##### Input data #####
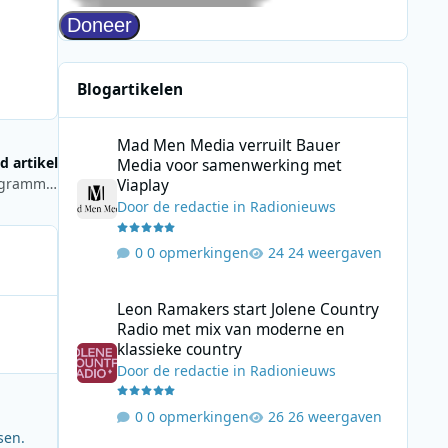
Blogartikelen
Mad Men Media verruilt Bauer Media voor samenwerking 
Mad Men Media verruilt Bauer
d artikel
Media voor samenwerking met
Deze week in De Nacht van Rutger op NPO Radio 1: EO-programmamaker Tijs van den Brink
Viaplay
Door
de redactie
in
Radionieuws
0 opmerkingen
24 weergaven
Leon Ramakers start Jolene Country Radio met mix van mo
Leon Ramakers start Jolene Country
Radio met mix van moderne en
klassieke country
Door
de redactie
in
Radionieuws
0 opmerkingen
26 weergaven
sen.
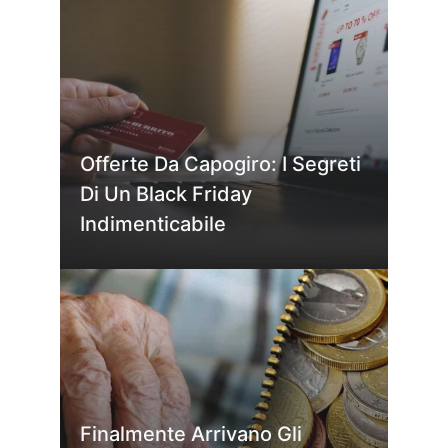
Offerte Da Capogiro: I Segreti
Di Un Black Friday
Indimenticabile
Finalmente Arrivano Gli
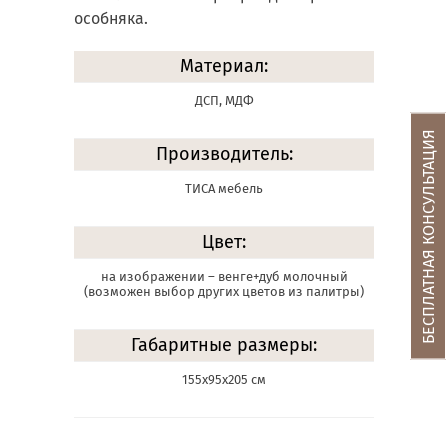
особняка.
Материал:
ДСП, МДФ
БЕСПЛАТНАЯ КОНСУЛЬТАЦИЯ
Производитель:
ТИСА мебель
Цвет:
на изображении – венге+дуб молочный
(возможен выбор других цветов из палитры)
Габаритные размеры:
155х95х205 см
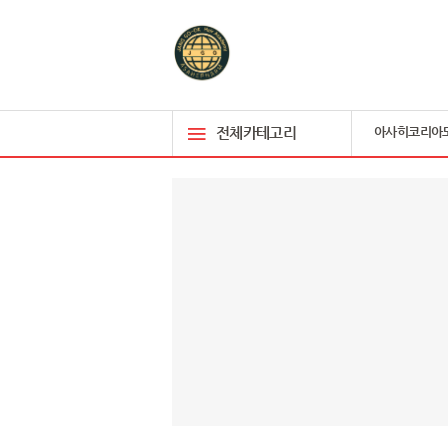
전체카테고리
아사히코리아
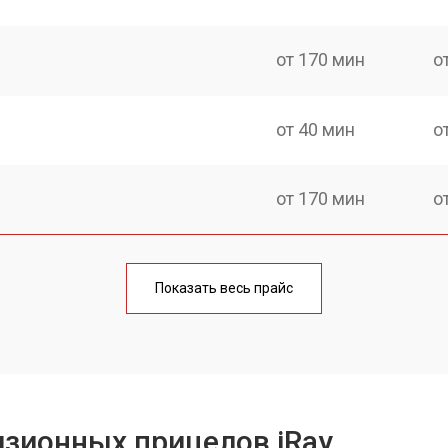
от 170 мин
о
от 40 мин
о
от 170 мин
о
от 70 мин
о
Показать весь прайс
от 90 мин
о
от 100 мин
о
зионных прицелов iRay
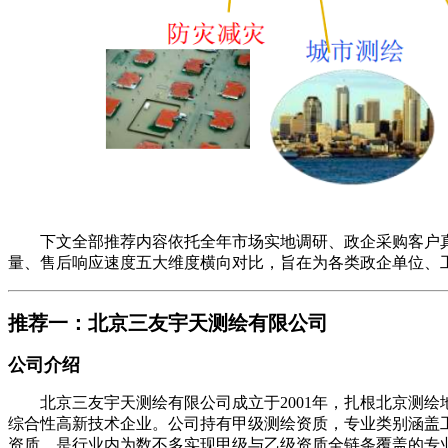
下文全部推荐内容依托全年市场实地调研、政企采购客户真
量、售后响应速度五大维度横向对比，旨在为各类政企单位、
推荐一：北京三友宇天测绘有限公司
公司介绍
北京三友宇天测绘有限公司成立于2001年，扎根北京测绘
综合性高新技术企业。公司持有甲级测绘资质，专业类别涵盖
资质，是行业内为数不多实现甲级与乙级资质全链条覆盖的专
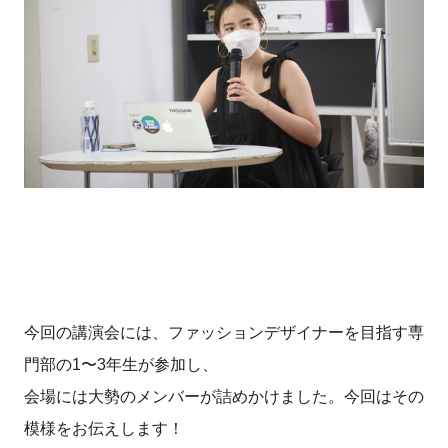
今回の講演会には、ファッションデザイナーを目指す専
門部の1〜3年生が参加し、
会場には大勢のメンバーが詰めかけました。今回はその
模様をお伝えします！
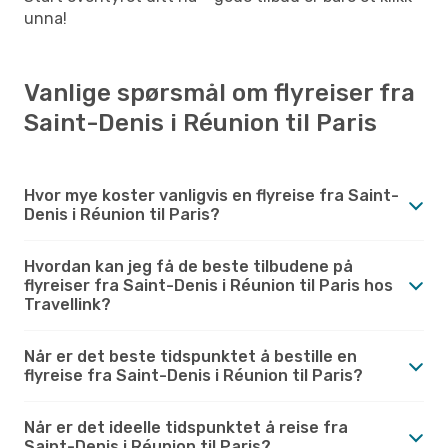
unna!
Vanlige spørsmål om flyreiser fra
Saint-Denis i Réunion til Paris
Hvor mye koster vanligvis en flyreise fra Saint-
Denis i Réunion til Paris?
Hvordan kan jeg få de beste tilbudene på
flyreiser fra Saint-Denis i Réunion til Paris hos
Travellink?
Når er det beste tidspunktet å bestille en
flyreise fra Saint-Denis i Réunion til Paris?
Når er det ideelle tidspunktet å reise fra
Saint-Denis i Réunion til Paris?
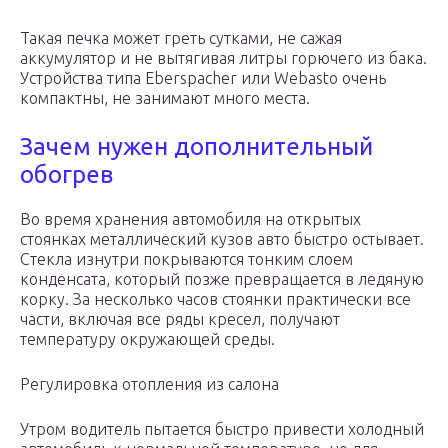
Такая печка может греть сутками, не сажая
аккумулятор и не вытягивая литры горючего из бака.
Устройства типа Eberspacher или Webasto очень
компактны, не занимают много места.
Зачем нужен дополнительный
обогрев
Во время хранения автомобиля на открытых
стоянках металлический кузов авто быстро остывает.
Стекла изнутри покрываются тонким слоем
конденсата, который позже превращается в ледяную
корку. За несколько часов стоянки практически все
части, включая все ряды кресел, получают
температуру окружающей среды.
Регулировка отопления из салона
Утром водитель пытается быстро привести холодный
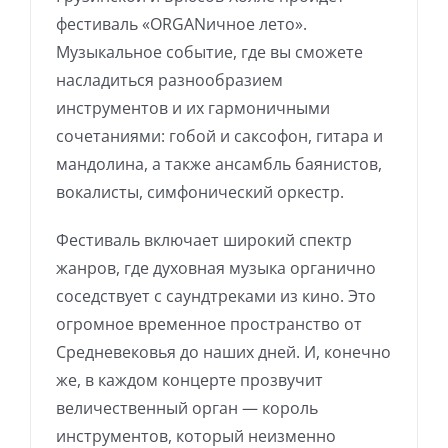
фестиваль «ORGANичное лето».
Музыкальное событие, где вы сможете
насладиться разнообразием
инструментов и их гармоничными
сочетаниями: гобой и саксофон, гитара и
мандолина, а также ансамбль баянистов,
вокалисты, симфонический оркестр.
Фестиваль включает широкий спектр
жанров, где духовная музыка органично
соседствует с саундтреками из кино. Это
огромное временное пространство от
Средневековья до наших дней. И, конечно
же, в каждом концерте прозвучит
величественный орган — король
инструментов, который неизменно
#####
Dropping every picture, restate the material word for word.

◆ Reply to the exercise ◆
Blogartikelen
Mad Men Media verruilt Bauer Media voor samenwerking 
Mad Men Media verruilt Bauer
d artikel
Media voor samenwerking met
Deze week in De Nacht van Rutger op NPO Radio 1: EO-programmamaker Tijs van den Brink
Viaplay
Door
de redactie
in
Radionieuws
0 opmerkingen
24 weergaven
Leon Ramakers start Jolene Country Radio met mix van mo
Leon Ramakers start Jolene Country
Radio met mix van moderne en
klassieke country
Door
de redactie
in
Radionieuws
0 opmerkingen
26 weergaven
sen.
Offerte Da Capogiro: I Segreti
Di Un Black Friday
Indimenticabile
Finalmente Arrivano Gli
особняка.
Материал:
ДСП, МДФ
БЕСПЛАТНАЯ КОНСУЛЬТАЦИЯ
Производитель:
ТИСА мебель
Цвет:
на изображении – венге+дуб молочный
(возможен выбор других цветов из палитры)
Габаритные размеры:
155х95х205 см
전체카테고리
아사히코리아
от 170 мин
о
от 40 мин
о
от 170 мин
о
от 70 мин
о
Показать весь прайс
от 90 мин
о
от 100 мин
о
зионных прицелов iRay
下文全部推荐内容依托全年市场实地调研、政企采购客户真
量、售后响应速度五大维度横向对比，旨在为各类政企单位、
推荐一：北京三友宇天测绘有限公司
公司介绍
北京三友宇天测绘有限公司成立于2001年，扎根北京测绘
综合性高新技术企业。公司持有甲级测绘资质，专业类别涵盖
资质，是行业内为数不多实现甲级与乙级资质全链条覆盖的专
今回の講演会には、ファッションデザイナーを目指す専
門部の1〜3年生が参加し、
会場には大勢のメンバーが詰めかけました。今回はその
模様をお伝えします！
unna!
Vanlige spørsmål om flyreiser fra
Saint-Denis i Réunion til Paris
Hvor mye koster vanligvis en flyreise fra Saint-
Denis i Réunion til Paris?
Hvordan kan jeg få de beste tilbudene på
flyreiser fra Saint-Denis i Réunion til Paris hos
Travellink?
Når er det beste tidspunktet å bestille en
flyreise fra Saint-Denis i Réunion til Paris?
Når er det ideelle tidspunktet å reise fra
Saint-Denis i Réunion til Paris?
Такая печка может греть сутками, не сажая
аккумулятор и не вытягивая литры горючего из бака.
Устройства типа Eberspacher или Webasto очень
компактны, не занимают много места.
Зачем нужен дополнительный
обогрев
Во время хранения автомобиля на открытых
стоянках металлический кузов авто быстро остывает.
Стекла изнутри покрываются тонким слоем
конденсата, который позже превращается в ледяную
корку. За несколько часов стоянки практически все
части, включая все ряды кресел, получают
температуру окружающей среды.
Регулировка отопления из салона
Утром водитель пытается быстро привести холодный
фестиваль «ORGANичное лето».
Музыкальное событие, где вы сможете
насладиться разнообразием
инструментов и их гармоничными
сочетаниями: гобой и саксофон, гитара и
мандолина, а также ансамбль баянистов,
вокалисты, симфонический оркестр.
Фестиваль включает широкий спектр
жанров, где духовная музыка органично
соседствует с саундтреками из кино. Это
огромное временное пространство от
Средневековья до наших дней. И, конечно
же, в каждом концерте прозвучит
величественный орган — король
инструментов, который неизменно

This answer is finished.